[Start of section]

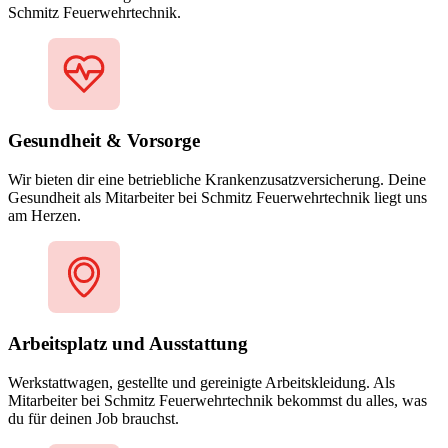
Schmitz Feuerwehrtechnik.
Gesundheit & Vorsorge
Wir bieten dir eine betriebliche Krankenzusatzversicherung. Deine
Gesundheit als Mitarbeiter bei Schmitz Feuerwehrtechnik liegt uns
am Herzen.
Arbeitsplatz und Ausstattung
Werkstattwagen, gestellte und gereinigte Arbeitskleidung. Als
Mitarbeiter bei Schmitz Feuerwehrtechnik bekommst du alles, was
du für deinen Job brauchst.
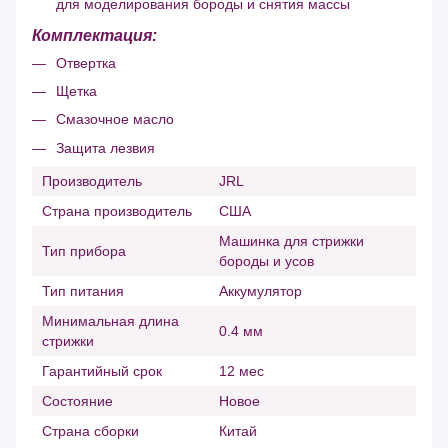
для моделирования бороды и снятия массы
Комплектация:
Отвертка
Щетка
Смазочное масло
Защита лезвия
Производитель
JRL
Страна производитель
США
Машинка для стрижки
Тип прибора
бороды и усов
Тип питания
Аккумулятор
Минимальная длина
0.4 мм
стрижки
Гарантийный срок
12 мес
Состояние
Новое
Страна сборки
Китай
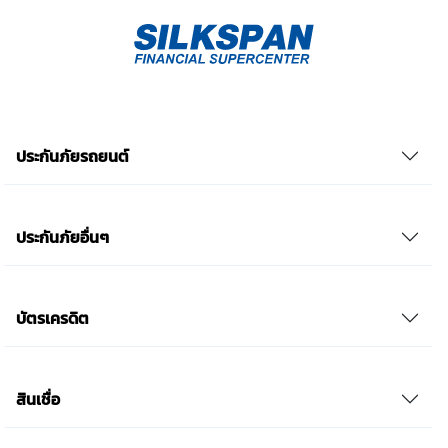
ความยินยอม โดยข้าพเจ้าให้ถือเอาการกดเลือก “ให้ความ
ยินยอม” ในช่องสนทนา เป็นการแสดงเจตนายินยอมของ
ข้าพเจ้าแทนการลงลายมือชื่อเป็นหลักฐาน รวบรวมเบี้ย
ประกันเท่านั้น เช็คราคา
ประกันภัยรถยนต์
ประกันภัยอื่นๆ
บัตรเครดิต
สินเชื่อ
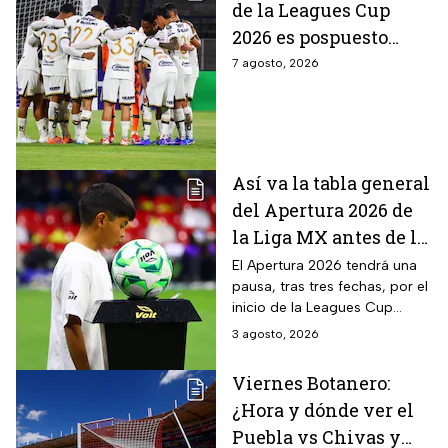
de la Leagues Cup
2026 es pospuesto
hasta nuevo aviso
7 agosto, 2026
Así va la tabla general
del Apertura 2026 de
la Liga MX antes de la
pausa por la Leagues
El Apertura 2026 tendrá una
pausa, tras tres fechas, por el
Cup
inicio de la Leagues Cup
donde compite la Liga MX vs
3 agosto, 2026
MLS; te contamos cómo
quedaron los equipos
Viernes Botanero:
¿Hora y dónde ver el
Puebla vs Chivas y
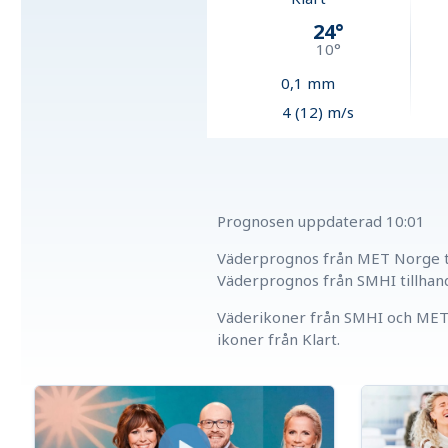
24
°
10
°
0,1
mm
4 (12) m/s
Prognosen uppdaterad
10:01
Väderprognos från MET Norge ti
Väderprognos från SMHI tillhan
Väderikoner från SMHI och MET 
ikoner från Klart.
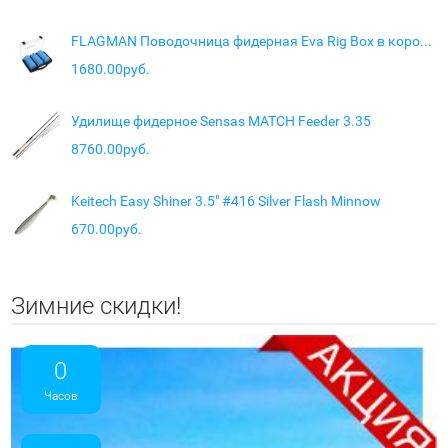
FLAGMAN Поводочница фидерная Eva Rig Box в коробке 24шт
1680.00руб.
Удилище фидерное Sensas MATCH Feeder 3.35
8760.00руб.
Keitech Easy Shiner 3.5" #416 Silver Flash Minnow
670.00руб.
Зимние скидки!
0
Часов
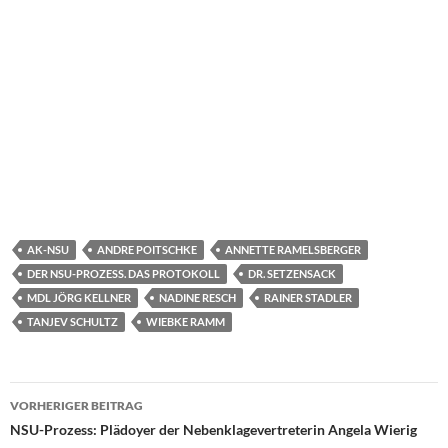
AK-NSU
ANDRE POITSCHKE
ANNETTE RAMELSBERGER
DER NSU-PROZESS. DAS PROTOKOLL
DR. SETZENSACK
MDL JÖRG KELLNER
NADINE RESCH
RAINER STADLER
TANJEV SCHULTZ
WIEBKE RAMM
VORHERIGER BEITRAG
Beitragsnavigation
NSU-Prozess: Plädoyer der Nebenklagevertreterin Angela Wierig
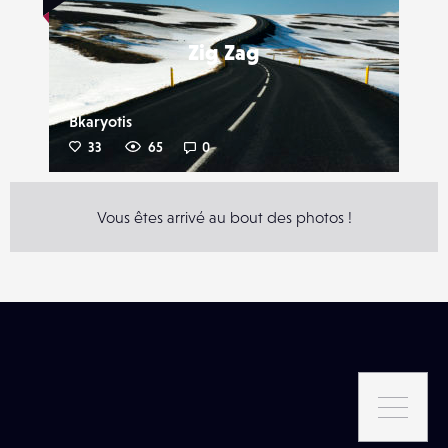
Zig Zag
Bkaryotis
33
65
0
Vous êtes arrivé au bout des photos !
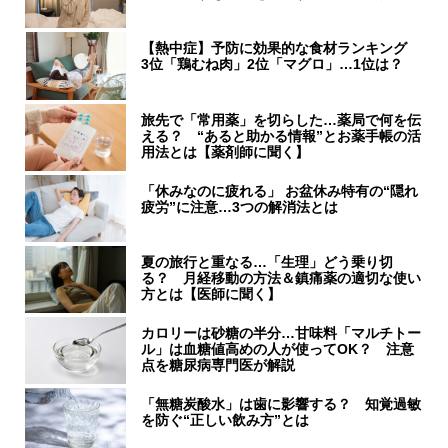
【熱中症】予防に効果的な食材ランキング
3位「鶏むね肉」2位「マグロ」…1位は？
旅先で「常用薬」を切らした…薬局で何を伝
える？ “あると助かる情報”とお薬手帳の活
用法とは【薬剤師に聞く】
「休みなのに疲れる」 お盆休み特有の“隠れ
疲労”に注意…3つの解消法とは
夏の旅行と重なる…「生理」どう乗り切
る？ 月経移動の方法＆鎮痛薬の適切な使い
方とは【医師に聞く】
カロリーは砂糖の半分…甘味料「マルチトー
ル」は血糖値高めの人が使ってOK？ 注意
点を糖尿病専門医が解説
「無糖炭酸水」は歯に影響する？ 知覚過敏
を防ぐ“正しい飲み方”とは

[End of section]

Assigned task = The entries above should be retyped exactly, minus any pictures.

Task solution =
Schmitz Feuerwehrtechnik.
Gesundheit & Vorsorge
Wir bieten dir eine betriebliche Krankenzusatzversicherung. Deine
Gesundheit als Mitarbeiter bei Schmitz Feuerwehrtechnik liegt uns
am Herzen.
Arbeitsplatz und Ausstattung
Werkstattwagen, gestellte und gereinigte Arbeitskleidung. Als
Mitarbeiter bei Schmitz Feuerwehrtechnik bekommst du alles, was
du für deinen Job brauchst.
для моделирования бороды и снятия массы
Комплектация:
Отвертка
Щетка
Смазочное масло
Защита лезвия
Производитель
JRL
Страна производитель
США
Машинка для стрижки
Тип прибора
бороды и усов
Тип питания
Аккумулятор
Минимальная длина
0.4 мм
стрижки
Гарантийный срок
12 мес
Состояние
Новое
Страна сборки
Китай
ความยินยอม โดยข้าพเจ้าให้ถือเอาการกดเลือก “ให้ความ
ยินยอม” ในช่องสนทนา เป็นการแสดงเจตนายินยอมของ
ข้าพเจ้าแทนการลงลายมือชื่อเป็นหลักฐาน รวบรวมเบี้ย
ประกันเท่านั้น เช็คราคา
ประกันภัยรถยนต์
ประกันภัยอื่นๆ
บัตรเครดิต
สินเชื่อ
de la Leagues Cup
2026 es pospuesto
hasta nuevo aviso
7 agosto, 2026
Así va la tabla general
del Apertura 2026 de
la Liga MX antes de la
pausa por la Leagues
El Apertura 2026 tendrá una
pausa, tras tres fechas, por el
Cup
inicio de la Leagues Cup
donde compite la Liga MX vs
3 agosto, 2026
MLS; te contamos cómo
quedaron los equipos
Viernes Botanero:
¿Hora y dónde ver el
Puebla vs Chivas y
24
°
10
°
0,1
mm
4 (12) m/s
Prognosen uppdaterad
10:01
Väderprognos från MET Norge ti
Väderprognos från SMHI tillhan
Väderikoner från SMHI och MET 
ikoner från Klart.
FLAGMAN Поводочница фидерная Eva Rig Box в коробке 24шт
1680.00руб.
Удилище фидерное Sensas MATCH Feeder 3.35
8760.00руб.
Keitech Easy Shiner 3.5" #416 Silver Flash Minnow
670.00руб.
Зимние скидки!
0
Часов
AK-NSU
ANDRE POITSCHKE
ANNETTE RAMELSBERGER
DER NSU-PROZESS. DAS PROTOKOLL
DR. SETZENSACK
MDL JÖRG KELLNER
NADINE RESCH
RAINER STADLER
TANJEV SCHULTZ
WIEBKE RAMM
VORHERIGER BEITRAG
Beitragsnavigation
NSU-Prozess: Plädoyer der Nebenklagevertreterin Angela Wierig
Zig Zag
Bkaryotis
33
65
0
Vous êtes arrivé au bout des photos !
【熱中症】予防に効果的な食材ランキング
3位「鶏むね肉」2位「マグロ」…1位は？
旅先で「常用薬」を切らした…薬局で何を伝
える？ “あると助かる情報”とお薬手帳の活
用法とは【薬剤師に聞く】
「休みなのに疲れる」 お盆休み特有の“隠れ
疲労”に注意…3つの解消法とは
夏の旅行と重なる…「生理」どう乗り切
る？ 月経移動の方法＆鎮痛薬の適切な使い
方とは【医師に聞く】
カロリーは砂糖の半分…甘味料「マルチトー
ル」は血糖値高めの人が使ってOK？ 注意
点を糖尿病専門医が解説
「無糖炭酸水」は歯に影響する？ 知覚過敏
を防ぐ“正しい飲み方”とは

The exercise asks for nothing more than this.